Have you ever gone to a restaurant and the waiter/waitress walks up and asks “What do you want to eat” without giving you a menu?! Of course not.
You would have no idea what was even available in the kitchen nor would you know what the chef could even make.
Asking your child, especially a picky eater, “What do you want to eat?” is setting your child up for frustration and staying in the cycle of picky eating.
While this might seem like an easy way to make something your picky eater will like, it’s also a really fast way to cause a meltdown.
Oh, you want a PB&J sandwich? Well, we are out of peanut butter …. *cue meltdown*
Oh, you want a hamburger?

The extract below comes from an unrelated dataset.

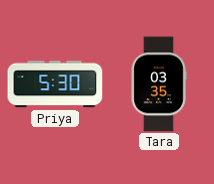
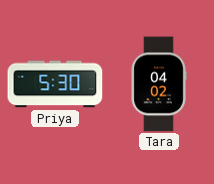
Tara: 03:35 -> 04:02
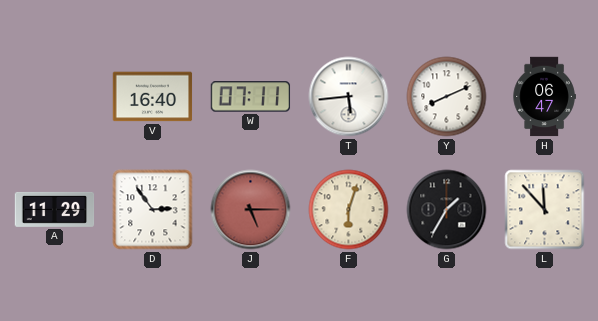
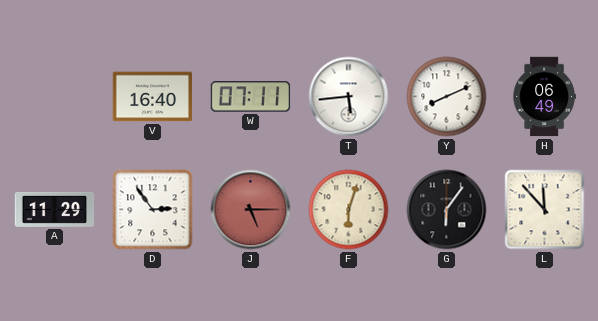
H: 06:47 -> 06:49
G: 1:35 -> 6:06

Well I only have 10 minutes to get lunch ready so I can’t make that right now… *cue meltdown*
When you give them a million options without any reasonable boundaries, it can end up frustrating for everyone.
With the Division of Responsibility (see highlights) we learn as the adult it is our job to decide WHAT foods are being offered and WHEN – but that doesn’t mean your child can’t have any say in what they are eating.
The best way to foster independence but also set reasonable boundaries is by PROVIDING OPTIONS.

YOU still decide what is being offered and when but you allow your child a “choice” in the matter by providing two comparable options.
This allows your child a perceived sense of control over what they are eating but ultimately still leaves you in charge of deciding what is being offered – so you can make sure it’s something you actually have and have time to prepare!